What you return must match the listing below character for character, minus any pictures.

··· Data section ···

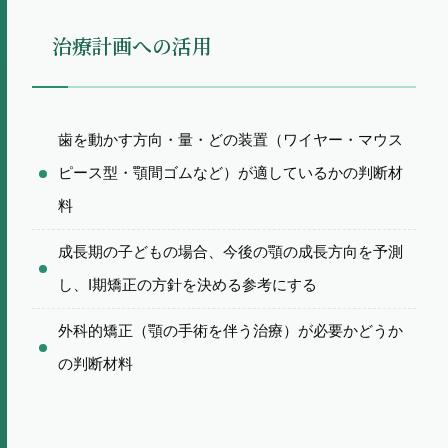
治療計画への活用
歯を動かす方向・量・どの装置（ワイヤー・マウス
ピース型・顎間ゴムなど）が適しているかの判断材
料
成長期の子どもの場合、今後の顎の成長方向を予測
し、I期矯正の方針を決める参考にする
外科的矯正（顎の手術を伴う治療）が必要かどうか
の判断材料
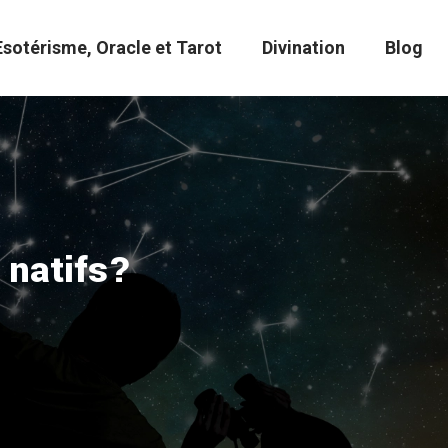
Esotérisme, Oracle et Tarot
Divination
Blog
x natifs?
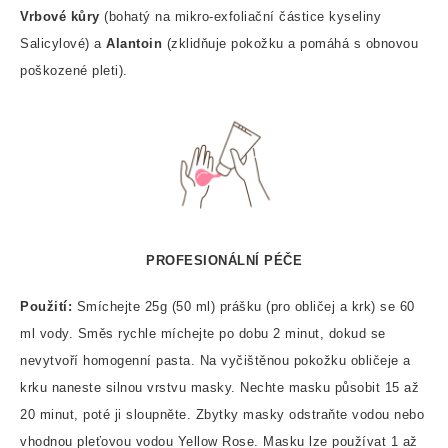
Vrbové kůry
(bohatý na mikro-exfoliační částice kyseliny
Salicylové) a
Alantoin
(zklidňuje pokožku a pomáhá s obnovou
poškozené pleti).
PROFESIONÁLNÍ PÉČE
Použití:
Smíchejte 25g (50 ml) prášku (pro obličej a krk) se 60
ml vody. Směs rychle míchejte po dobu 2 minut, dokud se
nevytvoří homogenní pasta. Na vyčištěnou pokožku obličeje a
krku naneste silnou vrstvu masky. Nechte masku působit 15 až
20 minut, poté ji sloupněte. Zbytky masky odstraňte vodou nebo
vhodnou pleťovou vodou Yellow Rose. Masku lze používat 1 až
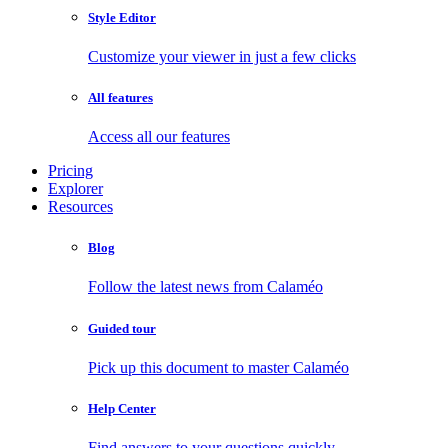
Style Editor
Customize your viewer in just a few clicks
All features
Access all our features
Pricing
Explorer
Resources
Blog
Follow the latest news from Calaméo
Guided tour
Pick up this document to master Calaméo
Help Center
Find answers to your questions quickly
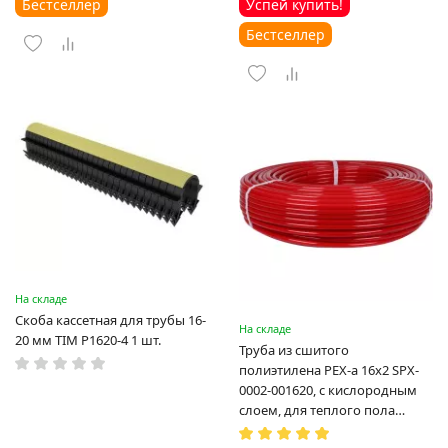
Бестселлер
Успей купить!
Бестселлер
На складе
Скоба кассетная для трубы 16-
На складе
20 мм TIM P1620-4 1 шт.
Труба из сшитого
полиэтилена PEX-a 16х2 SPX-
0002-001620, с кислородным
слоем, для теплого пола
(Испания)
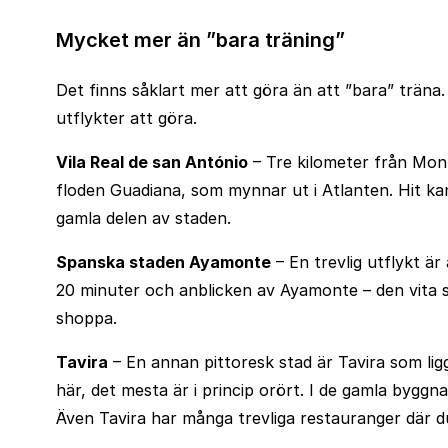
Mycket mer än ”bara träning”
Det finns såklart mer att göra än att ”bara” träna
utflykter att göra.
Vila Real de san António
– Tre kilometer från Mon
floden Guadiana, som mynnar ut i Atlanten. Hit kan 
gamla delen av staden.
Spanska staden Ayamonte
– En trevlig utflykt är
20 minuter och anblicken av Ayamonte – den vita s
shoppa.
Tavira
– En annan pittoresk stad är Tavira som lig
här, det mesta är i princip orört. I de gamla bygg
Även Tavira har många trevliga restauranger där d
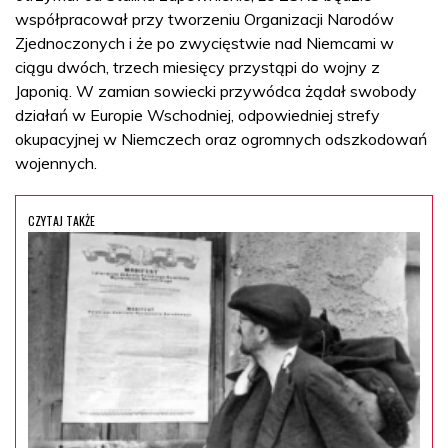
współpracował przy tworzeniu Organizacji Narodów
Zjednoczonych i że po zwycięstwie nad Niemcami w
ciągu dwóch, trzech miesięcy przystąpi do wojny z
Japonią. W zamian sowiecki przywódca żądał swobody
działań w Europie Wschodniej, odpowiedniej strefy
okupacyjnej w Niemczech oraz ogromnych odszkodowań
wojennych.
CZYTAJ TAKŻE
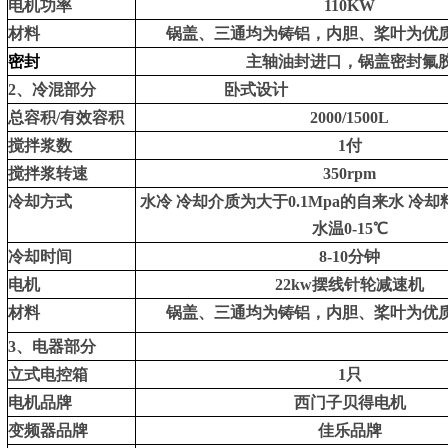
电机
功率
110
KW
材料
锅盖、三通均为铸铝，内胆、桨叶为优
密封
主轴油封进口，锅盖密封氟
2、冷混部分
卧式设计
总容积/有效容积
2000/1500L
搅拌浆数
1付
搅拌浆转速
35
0
rpm
冷却方式
水冷 冷却介质为大于0.1Mpa的自来水 冷却料
水温0-15℃
冷却时间
8-10分钟
电机
22kw摆线针轮减速机
材料
锅盖、三通均为铸铝，内胆、桨叶为优
3、电器部分
立式电控箱
1只
电机品牌
西门子贝得电机
变频器品牌
佳乐品牌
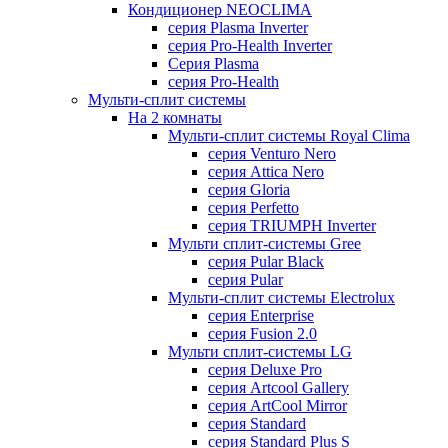
Кондиционер NEOCLIMA
серия Plasma Inverter
серия Pro-Health Inverter
Cерия Plasma
серия Pro-Health
Мульти-сплит системы
На 2 комнаты
Мульти-сплит системы Royal Clima
серия Venturo Nero
серия Attica Nero
серия Gloria
серия Perfetto
серия TRIUMPH Inverter
Мульти сплит-системы Gree
серия Pular Black
серия Pular
Мульти-сплит системы Electrolux
серия Enterprise
серия Fusion 2.0
Мульти сплит-системы LG
серия Deluxe Pro
серия Artcool Gallery
серия ArtCool Mirror
серия Standard
серия Standard Plus S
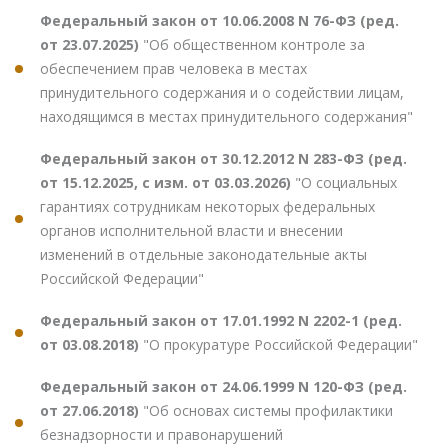
Федеральный закон от 10.06.2008 N 76-ФЗ (ред.
от 23.07.2025)
"Об общественном контроле за
обеспечением прав человека в местах
принудительного содержания и о содействии лицам,
находящимся в местах принудительного содержания"
Федеральный закон от 30.12.2012 N 283-ФЗ (ред.
от 15.12.2025, с изм. от 03.03.2026)
"О социальных
гарантиях сотрудникам некоторых федеральных
органов исполнительной власти и внесении
изменений в отдельные законодательные акты
Российской Федерации"
Федеральный закон от 17.01.1992 N 2202-1 (ред.
от 03.08.2018)
"О прокуратуре Российской Федерации"
Федеральный закон от 24.06.1999 N 120-ФЗ (ред.
от 27.06.2018)
"Об основах системы профилактики
безнадзорности и правонарушений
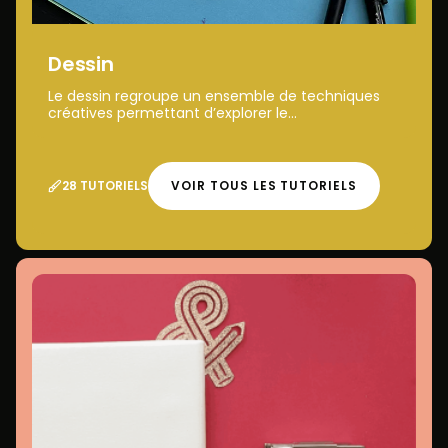
Dessin
Le dessin regroupe un ensemble de techniques
créatives permettant d’explorer le...
28 TUTORIELS
VOIR TOUS LES TUTORIELS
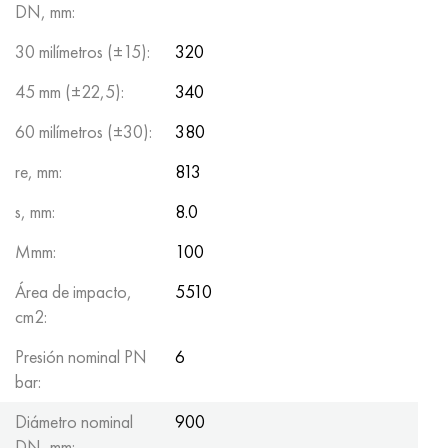
DN, mm:
30 milímetros (±15):
320
45 mm (±22,5):
340
60 milímetros (±30):
380
re, mm:
813
s, mm:
8.0
Mmm:
100
Área de impacto,
5510
cm2:
Presión nominal PN
6
bar:
Diámetro nominal
900
DN, mm:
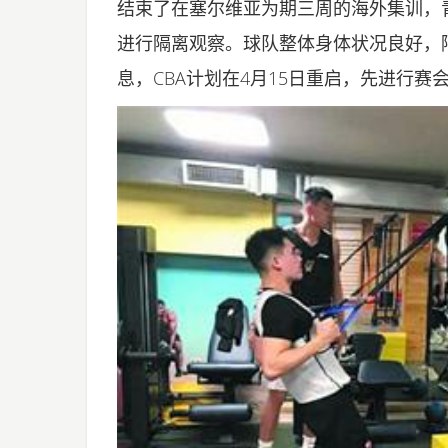
结束了在塞尔维亚为期三周的海外集训，
进行隔离观察。球队整体身体状况良好，
息，CBA计划在4月15日重启，先进行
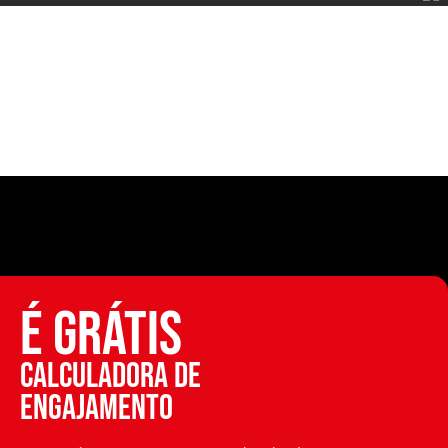
É GRÁTIS
Calculadora de
engajamento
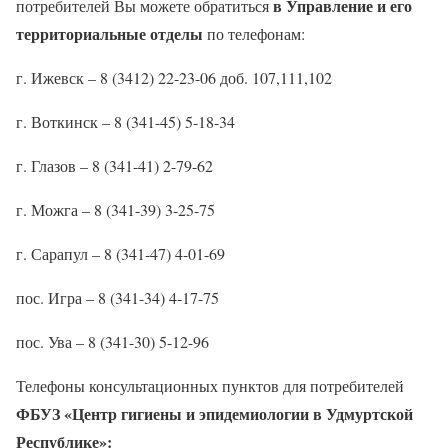
в Управление и его
потребителей Вы можете обратиться
территориальные отделы
по телефонам:
г. Ижевск – 8 (3412) 22-23-06 доб. 107,111,102
г. Воткинск – 8 (341-45) 5-18-34
г. Глазов – 8 (341-41) 2-79-62
г. Можга – 8 (341-39) 3-25-75
г. Сарапул – 8 (341-47) 4-01-69
пос. Игра – 8 (341-34) 4-17-75
пос. Ува – 8 (341-30) 5-12-96
Телефоны консультационных пунктов для потребителей
ФБУЗ «Центр гигиены и эпидемиологии в Удмуртской
Республике»:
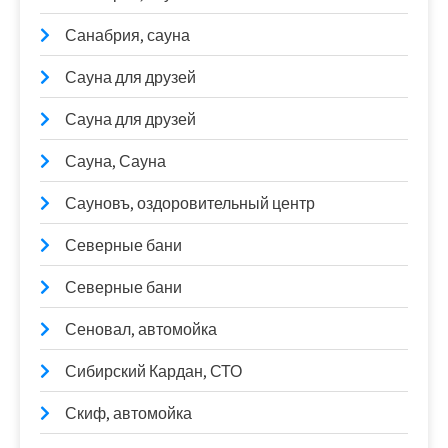
Санабрия, сауна
Сауна для друзей
Сауна для друзей
Сауна, Сауна
Сауновъ, оздоровительный центр
Северные бани
Северные бани
Сеновал, автомойка
Сибирский Кардан, СТО
Скиф, автомойка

···

■ **Worked solution**:
治療計画への活用
歯を動かす方向・量・どの装置（ワイヤー・マウス
ピース型・顎間ゴムなど）が適しているかの判断材
料
成長期の子どもの場合、今後の顎の成長方向を予測
し、I期矯正の方針を決める参考にする
外科的矯正（顎の手術を伴う治療）が必要かどうか
の判断材料
Esotérisme, Oracle et Tarot
Divination
Blog
x natifs?
Vrbové kůry
(bohatý na mikro-exfoliační částice kyseliny
Salicylové) a
Alantoin
(zklidňuje pokožku a pomáhá s obnovou
poškozené pleti).
PROFESIONÁLNÍ PÉČE
Použití:
Smíchejte 25g (50 ml) prášku (pro obličej a krk) se 60
ml vody. Směs rychle míchejte po dobu 2 minut, dokud se
nevytvoří homogenní pasta. Na vyčištěnou pokožku obličeje a
krku naneste silnou vrstvu masky. Nechte masku působit 15 až
20 minut, poté ji sloupněte. Zbytky masky odstraňte vodou nebo
vhodnou pleťovou vodou Yellow Rose. Masku lze používat 1 až
Style Editor
Customize your viewer in just a few clicks
All features
Access all our features
Pricing
Explorer
Resources
Blog
Follow the latest news from Calaméo
Guided tour
Pick up this document to master Calaméo
Help Center
Find answers to your questions quickly
Бестселлер
Успей купить!
Бестселлер
На складе
Скоба кассетная для трубы 16-
На складе
20 мм TIM P1620-4 1 шт.
Труба из сшитого
полиэтилена PEX-a 16х2 SPX-
0002-001620, с кислородным
слоем, для теплого пола
(Испания)
Mycket mer än ”bara träning”
Det finns såklart mer att göra än att ”bara” träna
utflykter att göra.
Vila Real de san António
– Tre kilometer från Mon
floden Guadiana, som mynnar ut i Atlanten. Hit kan 
gamla delen av staden.
Spanska staden Ayamonte
– En trevlig utflykt är
20 minuter och anblicken av Ayamonte – den vita s
shoppa.
Tavira
– En annan pittoresk stad är Tavira som lig
här, det mesta är i princip orört. I de gamla bygg
Även Tavira har många trevliga restauranger där d
współpracował przy tworzeniu Organizacji Narodów
Zjednoczonych i że po zwycięstwie nad Niemcami w
ciągu dwóch, trzech miesięcy przystąpi do wojny z
Japonią. W zamian sowiecki przywódca żądał swobody
działań w Europie Wschodniej, odpowiedniej strefy
okupacyjnej w Niemczech oraz ogromnych odszkodowań
wojennych.
CZYTAJ TAKŻE
电机
功率
110
KW
材料
锅盖、三通均为铸铝，内胆、桨叶为优
密封
主轴油封进口，锅盖密封氟
2、冷混部分
卧式设计
总容积/有效容积
2000/1500L
搅拌浆数
1付
搅拌浆转速
35
0
rpm
冷却方式
水冷 冷却介质为大于0.1Mpa的自来水 冷却料
水温0-15℃
冷却时间
8-10分钟
电机
22kw摆线针轮减速机
材料
锅盖、三通均为铸铝，内胆、桨叶为优
3、电器部分
立式电控箱
1只
电机品牌
西门子贝得电机
变频器品牌
佳乐品牌
Кондиционер NEOCLIMA
серия Plasma Inverter
серия Pro-Health Inverter
Cерия Plasma
серия Pro-Health
Мульти-сплит системы
На 2 комнаты
Мульти-сплит системы Royal Clima
серия Venturo Nero
серия Attica Nero
серия Gloria
серия Perfetto
серия TRIUMPH Inverter
Мульти сплит-системы Gree
серия Pular Black
серия Pular
Мульти-сплит системы Electrolux
серия Enterprise
серия Fusion 2.0
Мульти сплит-системы LG
серия Deluxe Pro
серия Artcool Gallery
серия ArtCool Mirror
серия Standard
серия Standard Plus S
Федеральный закон от 10.06.2008 N 76-ФЗ (ред.
от 23.07.2025)
"Об общественном контроле за
обеспечением прав человека в местах
принудительного содержания и о содействии лицам,
находящимся в местах принудительного содержания"
Федеральный закон от 30.12.2012 N 283-ФЗ (ред.
от 15.12.2025, с изм. от 03.03.2026)
"О социальных
гарантиях сотрудникам некоторых федеральных
органов исполнительной власти и внесении
изменений в отдельные законодательные акты
Российской Федерации"
Федеральный закон от 17.01.1992 N 2202-1 (ред.
от 03.08.2018)
"О прокуратуре Российской Федерации"
Федеральный закон от 24.06.1999 N 120-ФЗ (ред.
от 27.06.2018)
"Об основах системы профилактики
безнадзорности и правонарушений
Dessin
Le dessin regroupe un ensemble de techniques
créatives permettant d’explorer le...
28 TUTORIELS
VOIR TOUS LES TUTORIELS
DN, mm:
30 milímetros (±15):
320
45 mm (±22,5):
340
60 milímetros (±30):
380
re, mm:
813
s, mm:
8.0
Mmm:
100
Área de impacto,
5510
cm2:
Presión nominal PN
6
bar:
Diámetro nominal
900
DN, mm:
结束了在塞尔维亚为期三周的海外集训，
进行隔离观察。球队整体身体状况良好，
息，CBA计划在4月15日重启，先进行
É GRÁTIS
Calculadora de
engajamento
в Управление и его
потребителей Вы можете обратиться
территориальные отделы
по телефонам:
г. Ижевск – 8 (3412) 22-23-06 доб. 107,111,102
г. Воткинск – 8 (341-45) 5-18-34
г. Глазов – 8 (341-41) 2-79-62
г. Можга – 8 (341-39) 3-25-75
г. Сарапул – 8 (341-47) 4-01-69
пос. Игра – 8 (341-34) 4-17-75
пос. Ува – 8 (341-30) 5-12-96
Телефоны консультационных пунктов для потребителей
ФБУЗ «Центр гигиены и эпидемиологии в Удмуртской
Республике»:
Санабрия, сауна
Сауна для друзей
Сауна для друзей
Сауна, Сауна
Сауновъ, оздоровительный центр
Северные бани
Северные бани
Сеновал, автомойка
Сибирский Кардан, СТО
Скиф, автомойка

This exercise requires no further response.